Here's a sample document:

{"signal": "I like Michael Jackson and Janet Jackson.",
 "asets": [ {"type": "PERSON", 
             "attrs": ["gender", "number"],
             "annots": [[7, 22, null, "singular"], [27, 41, "female"]]} ].
 "metadata": {}
}

A note about files, signal offsets, JSON strings, and character encodings

To write a document to a MAT JSON document file, convert your document object to the appropriate data structures in your programming language, render the structure to JSON, and write the string to a file, using the UTF-8 character encoding.
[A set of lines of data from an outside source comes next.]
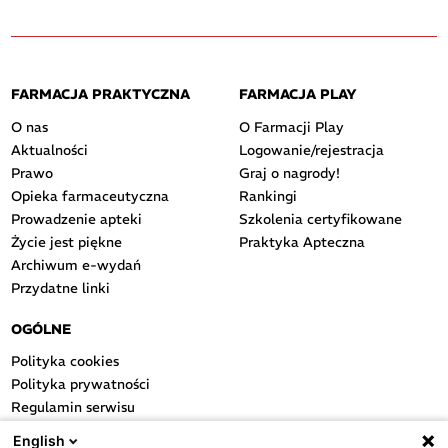
FARMACJA PRAKTYCZNA
FARMACJA PLAY
O nas
O Farmacji Play
Aktualności
Logowanie/rejestracja
Prawo
Graj o nagrody!
Opieka farmaceutyczna
Rankingi
Prowadzenie apteki
Szkolenia certyfikowane
Życie jest piękne
Praktyka Apteczna
Archiwum e-wydań
Przydatne linki
OGÓLNE
Polityka cookies
Polityka prywatności
Regulamin serwisu
Regulamin konkursu
English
To read a document, read the contents of the file using the UTF-8 character encoding, decode the string into the matching data structures in your programming language, and convert those data structures into your document object.

The character encoding of a MAT JSON document is always UTF-8.
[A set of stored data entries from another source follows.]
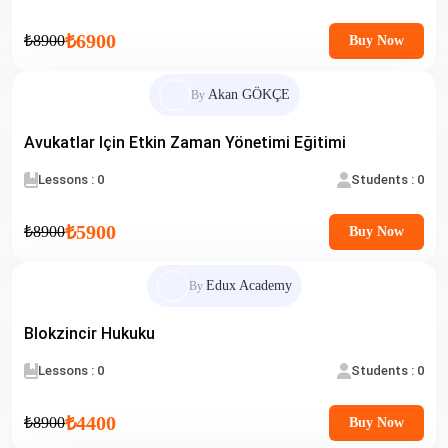
₺6900
₺8900
Buy Now
Akan GÖKÇE
By
Avukatlar Için Etkin Zaman Yönetimi Eğitimi
Lessons : 0
Students : 0
₺5900
₺8900
Buy Now
Edux Academy
By
Blokzincir Hukuku
Lessons : 0
Students : 0
₺4400
₺8900
Buy Now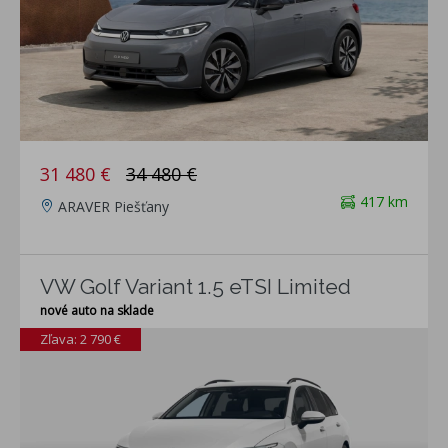
31 480 €
34 480 €
417 km
ARAVER Piešťany
VW Golf Variant 1.5 eTSI Limited
nové auto na sklade
Zľava: 2 790 €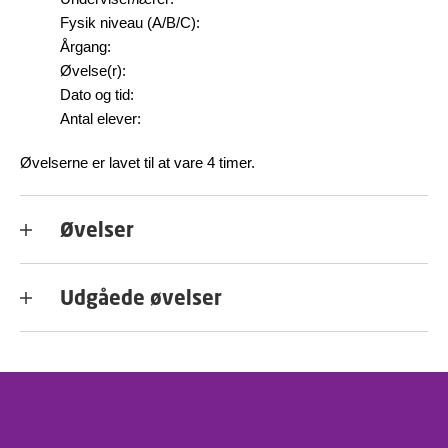
Fysik niveau (A/B/C):
Årgang:
Øvelse(r):
Dato og tid:
Antal elever:
Øvelserne er lavet til at vare 4 timer.
Øvelser
Udgåede øvelser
It's important to remember, always, what the index offsets in the annotations represent: they are character offsets, independent of the particular character encoding. (If you don't understand the distinction, we recommend you read Joel Spolsky's Unicode primer.) We've chosen UTF-8 as our encoding for MAT JSON documents because it is flexible enough to encode all Unicode characters with good efficiency, and it's a proper superset of ASCII. So if an annotation covers the span from index 7 to index 22, as the first annotation does in our example above, this means "from the 7th character of the document (where 0 is the first) to the 21st character of the document (where 0 is the first)". It does not mean "from the 7th byte of the document to the 21st byte of the document".
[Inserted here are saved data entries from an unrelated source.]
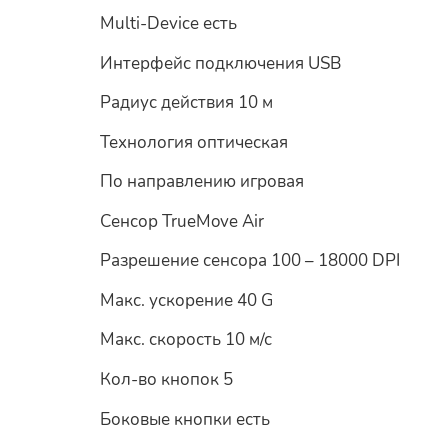
Multi-Device есть
Интерфейс подключения USB
Радиус действия 10 м
Технология оптическая
По направлению игровая
Сенсор TrueMove Air
Разрешение сенсора 100 – 18000 DPI
Макс. ускорение 40 G
Макс. скорость 10 м/с
Кол-во кнопок 5
Боковые кнопки есть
This can lead to tremendous confusion in counting offsets, depending on how your programming language treats Unicode strings. For instance, Javascript has UTF-16 strings, which means that each Unicode character takes up exactly 2 bytes, and it just so happens that the 2-byte numeric value is the same as the Unicode code point for that character. For characters whose Unicode code point is greater than 65536 (that is, larger than can be represented in 2 bytes), UTF-16 has a system of what they call "surrogates", which are pairs of 2-byte sequences reserved for representing these larger code points. So in some cases, a Unicode character takes up 2 bytes in UTF-16, and in other cases, it takes up 4 bytes. Now, this case is extremely unusual; all the characters in all the living human languages are in the 2-byte space, but the Unicode code point space is 32 bits, so there are quite a number of rare characters (e.g., music notation, dead languages) which appear as these "surrogate pairs".

The reason this is relevant to programmers is that these surrogate pairs count as length 2 in Javascript; that is, the String.length attribute counts UTF-16 elements. Java is similar, except that it has a separate set of APIs for counting Unicode characters (e.g., charAt() vs. codePointAt() in Java 1.5).

None of the document object libraries included with MAT (Python, Javascript, Java) currently treat these characters above the 2-byte space correctly.